A repository is a named collection of packages. Repositories just like packages can be versioned. If a repository does not publish versions it is a rolling release.

struct Chain {
    repositories: HashMap<Name, Repository>,
    packages: HashMap<PackageId, Package>,
}

struct Repository {
    meta: HashMap<Version, Cid>,
    yanked: HashMap<Version, bool>,
    packages: HashMap<Name, PackageId>,
}

struct Package {
    meta: HashMap<Version, Cid>,
    yanked: HashMap<Version, bool>,
    src: HashMap<Version, Cid>,
}

Package file

[package]
repository = "crates"
name = "hello"
version = "1.0.0"
license = "ISC"

meta = ["Cargo.toml", "deps/Cargo.toml"]

src = [
  "Cargo.toml",
  "src/main.rs",
  "src/lib.rs",
]

[meta-inputs]
nixpkgs:cargo-instantiate = "*"

[native-inputs]
nixpkgs:rustc = ">=1.36"
nixpkgs:cargo = "*"

[inputs]
crates:dep = "0.2"

The cli interface

Package identifiers have the following format: {repo}:{version}/{pkg}:{version}. Versions are optional. All cli commands take an optional package identifier. If the identifier is not specified a pkg.toml in the current working directory is used.

pkg fetch
pkg lock
pkg instantiate
pkg build
pkg install
pkg publish
pkg update
pkg uninstall
pkg yank
repo fetch
repo lock
repo instantiate
repo build
repo publish
repo yank

Mirroring nixpkgs, crates.io and npm

While the case studies show how it should work, in practice we will have to mirror the existing repositories, so that developers can start using it.

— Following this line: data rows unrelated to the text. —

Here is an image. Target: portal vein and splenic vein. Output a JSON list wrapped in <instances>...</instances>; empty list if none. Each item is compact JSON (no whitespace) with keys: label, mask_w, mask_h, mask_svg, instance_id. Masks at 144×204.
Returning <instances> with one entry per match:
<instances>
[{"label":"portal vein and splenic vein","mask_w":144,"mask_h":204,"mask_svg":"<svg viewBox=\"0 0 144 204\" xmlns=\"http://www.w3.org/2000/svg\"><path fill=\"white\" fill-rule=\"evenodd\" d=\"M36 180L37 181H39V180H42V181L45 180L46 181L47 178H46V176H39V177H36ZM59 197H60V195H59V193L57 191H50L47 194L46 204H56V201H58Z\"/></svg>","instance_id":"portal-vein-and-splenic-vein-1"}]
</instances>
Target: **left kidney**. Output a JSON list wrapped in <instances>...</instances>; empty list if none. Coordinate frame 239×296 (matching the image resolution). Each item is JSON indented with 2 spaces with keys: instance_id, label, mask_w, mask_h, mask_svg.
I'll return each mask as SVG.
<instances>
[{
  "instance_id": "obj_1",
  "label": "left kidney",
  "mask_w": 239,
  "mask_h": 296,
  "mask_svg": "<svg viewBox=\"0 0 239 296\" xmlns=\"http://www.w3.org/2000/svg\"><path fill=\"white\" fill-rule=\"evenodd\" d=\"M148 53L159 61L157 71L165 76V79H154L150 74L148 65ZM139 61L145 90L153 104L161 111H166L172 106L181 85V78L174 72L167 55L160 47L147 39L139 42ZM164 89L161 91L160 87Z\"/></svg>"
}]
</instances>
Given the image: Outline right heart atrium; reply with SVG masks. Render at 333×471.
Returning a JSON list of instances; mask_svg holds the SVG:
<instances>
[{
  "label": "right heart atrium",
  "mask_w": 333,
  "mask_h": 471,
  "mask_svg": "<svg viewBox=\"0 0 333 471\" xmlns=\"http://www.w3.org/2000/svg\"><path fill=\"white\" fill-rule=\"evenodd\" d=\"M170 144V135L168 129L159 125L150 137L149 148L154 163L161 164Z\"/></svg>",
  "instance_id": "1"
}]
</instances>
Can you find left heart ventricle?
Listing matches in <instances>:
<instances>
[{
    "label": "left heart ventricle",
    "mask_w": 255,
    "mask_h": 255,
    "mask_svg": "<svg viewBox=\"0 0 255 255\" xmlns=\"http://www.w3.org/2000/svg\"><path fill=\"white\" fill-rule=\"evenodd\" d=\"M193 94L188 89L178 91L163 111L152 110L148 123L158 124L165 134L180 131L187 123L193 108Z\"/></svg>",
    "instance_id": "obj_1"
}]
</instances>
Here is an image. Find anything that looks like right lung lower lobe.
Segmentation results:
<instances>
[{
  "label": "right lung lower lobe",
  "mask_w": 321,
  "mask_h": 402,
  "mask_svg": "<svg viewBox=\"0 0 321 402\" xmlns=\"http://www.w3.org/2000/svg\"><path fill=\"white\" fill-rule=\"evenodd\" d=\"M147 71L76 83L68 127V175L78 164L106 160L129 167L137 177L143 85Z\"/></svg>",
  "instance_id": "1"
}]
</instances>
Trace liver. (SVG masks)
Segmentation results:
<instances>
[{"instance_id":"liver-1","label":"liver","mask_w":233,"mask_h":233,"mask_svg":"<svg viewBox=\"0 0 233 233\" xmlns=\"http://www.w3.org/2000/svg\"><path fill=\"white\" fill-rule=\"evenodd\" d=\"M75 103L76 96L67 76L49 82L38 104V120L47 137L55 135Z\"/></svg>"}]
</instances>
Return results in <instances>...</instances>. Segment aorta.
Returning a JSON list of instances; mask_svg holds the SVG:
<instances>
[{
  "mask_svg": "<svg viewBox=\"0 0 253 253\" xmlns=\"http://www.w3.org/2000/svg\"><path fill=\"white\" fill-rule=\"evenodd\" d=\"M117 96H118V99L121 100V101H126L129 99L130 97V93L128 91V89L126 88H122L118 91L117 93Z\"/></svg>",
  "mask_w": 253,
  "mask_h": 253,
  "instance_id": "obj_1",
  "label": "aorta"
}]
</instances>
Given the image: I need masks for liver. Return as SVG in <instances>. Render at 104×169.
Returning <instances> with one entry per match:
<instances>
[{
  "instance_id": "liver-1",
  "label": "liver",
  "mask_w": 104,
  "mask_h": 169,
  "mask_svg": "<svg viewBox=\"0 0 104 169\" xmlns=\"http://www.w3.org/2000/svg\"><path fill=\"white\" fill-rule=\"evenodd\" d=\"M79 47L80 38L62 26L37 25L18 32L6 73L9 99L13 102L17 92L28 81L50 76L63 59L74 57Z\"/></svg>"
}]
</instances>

Automated tools must be developed to import packages on chain and sources into ipfs.

Future

There are numerous possible extensions and applications.

Support more platforms

While we initially intend to focus on linux users as nix has shown there are no technical reasons why it cannot work on mac os. Windows support can take advantage of the windows subsystem for linux (wsl). An android port is also a possibility, but would require a larger effort due to nixpkgs collection not been ported yet.

Service management

As nixos and nixops have showed, package managers naturally extend to service management and service deployment. Integrating package chain into nixos would be a great application for package chain.

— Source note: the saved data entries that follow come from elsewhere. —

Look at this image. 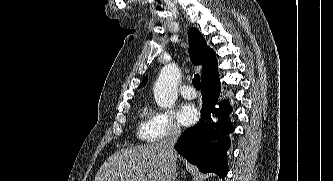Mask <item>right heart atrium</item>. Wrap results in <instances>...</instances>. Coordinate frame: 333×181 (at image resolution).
Masks as SVG:
<instances>
[{
  "instance_id": "1",
  "label": "right heart atrium",
  "mask_w": 333,
  "mask_h": 181,
  "mask_svg": "<svg viewBox=\"0 0 333 181\" xmlns=\"http://www.w3.org/2000/svg\"><path fill=\"white\" fill-rule=\"evenodd\" d=\"M150 130L153 140H160L165 137L178 136L181 127L170 110L156 111L150 122Z\"/></svg>"
}]
</instances>
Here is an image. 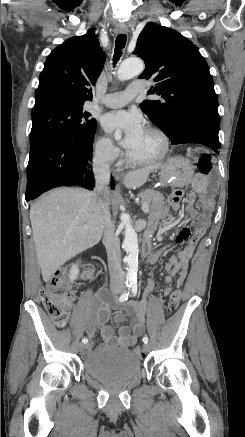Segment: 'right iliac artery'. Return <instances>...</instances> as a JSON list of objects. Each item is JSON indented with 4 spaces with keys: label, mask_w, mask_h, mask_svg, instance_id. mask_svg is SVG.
<instances>
[{
    "label": "right iliac artery",
    "mask_w": 245,
    "mask_h": 437,
    "mask_svg": "<svg viewBox=\"0 0 245 437\" xmlns=\"http://www.w3.org/2000/svg\"><path fill=\"white\" fill-rule=\"evenodd\" d=\"M129 285L127 284V287H128ZM128 295H129V292L127 291V290H125L124 292H123V294L120 296V298H119V301L120 302H124V301H126L127 299H128ZM82 342L84 343V344H86L87 342H88V339L87 338H83L82 339Z\"/></svg>",
    "instance_id": "obj_1"
}]
</instances>
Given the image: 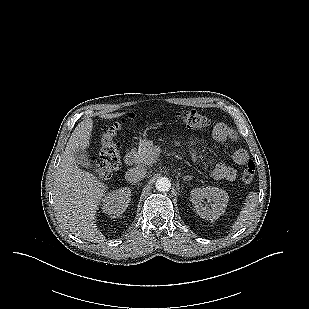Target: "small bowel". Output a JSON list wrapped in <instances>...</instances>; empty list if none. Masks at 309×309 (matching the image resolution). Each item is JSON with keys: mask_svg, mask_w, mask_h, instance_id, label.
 Wrapping results in <instances>:
<instances>
[{"mask_svg": "<svg viewBox=\"0 0 309 309\" xmlns=\"http://www.w3.org/2000/svg\"><path fill=\"white\" fill-rule=\"evenodd\" d=\"M214 140L223 144L227 140L236 138L234 131L224 123H218L212 131ZM233 162L236 165H245L249 160V155L246 150L239 149L233 154ZM212 176L216 180L233 181L237 176V171L231 166L219 163L212 170Z\"/></svg>", "mask_w": 309, "mask_h": 309, "instance_id": "obj_1", "label": "small bowel"}]
</instances>
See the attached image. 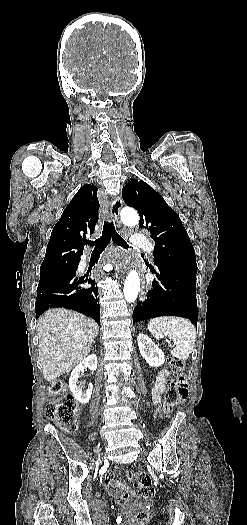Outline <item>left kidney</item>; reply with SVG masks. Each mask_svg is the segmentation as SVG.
Segmentation results:
<instances>
[{
  "mask_svg": "<svg viewBox=\"0 0 247 525\" xmlns=\"http://www.w3.org/2000/svg\"><path fill=\"white\" fill-rule=\"evenodd\" d=\"M137 341L139 351L150 367H160V365H163L165 361L164 353H162L161 349L149 339L148 335L140 333L137 337Z\"/></svg>",
  "mask_w": 247,
  "mask_h": 525,
  "instance_id": "1",
  "label": "left kidney"
}]
</instances>
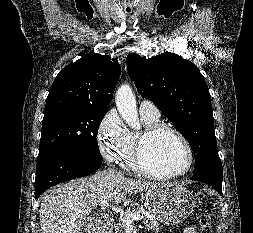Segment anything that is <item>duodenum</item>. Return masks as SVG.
Here are the masks:
<instances>
[{
    "label": "duodenum",
    "instance_id": "duodenum-1",
    "mask_svg": "<svg viewBox=\"0 0 253 233\" xmlns=\"http://www.w3.org/2000/svg\"><path fill=\"white\" fill-rule=\"evenodd\" d=\"M108 228L107 222H104L102 224H97L96 229L93 233H105Z\"/></svg>",
    "mask_w": 253,
    "mask_h": 233
}]
</instances>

Integration with other chains

Package chain can benefit from integration with golem to offload builds. The file coin chain can be used for replication of packages.

Build management

Support for low level build management to improve distributed build caching. The rust compiler handles incremental builds internally. Distributing the incremental build cache may improve build times further.

Version control

All inputs are encoded in unixfsv2. There are some technical issues to distributing git repositories on ipfs, due to git objects possibly being larger than the size of an ipfs block. To improve tracing the heritage of a binary, linking the tarball release to a version control commit is desirable. Ideally this is achieved by designing a version control system that is distributable on through ipfs.

Economical concept

Package Chain Token (PCT)

The token account is a core component of package chain. It serves multiple purposes. It is used to reward good behaviour and punish bad behaviour. This is essential for package chain to function correctly. It serves as a payment system for consumption of package chain resources. This is essential for package chain's security and availability, by preventing spam and DoS attacks. Finally the package chain token is used to sustain the developement of package chain.

Initial coin distribution

Economics of the token

Team

We are not a random collection of people, but a strong team with a proven track record of delivering.

Developers

David Craven, Lead Software Engineer, co-founder Experience packaging software for functional package managers. Contributed to substrate - a blockchain framework, guix - a functional package manager and implemented an ipfs node.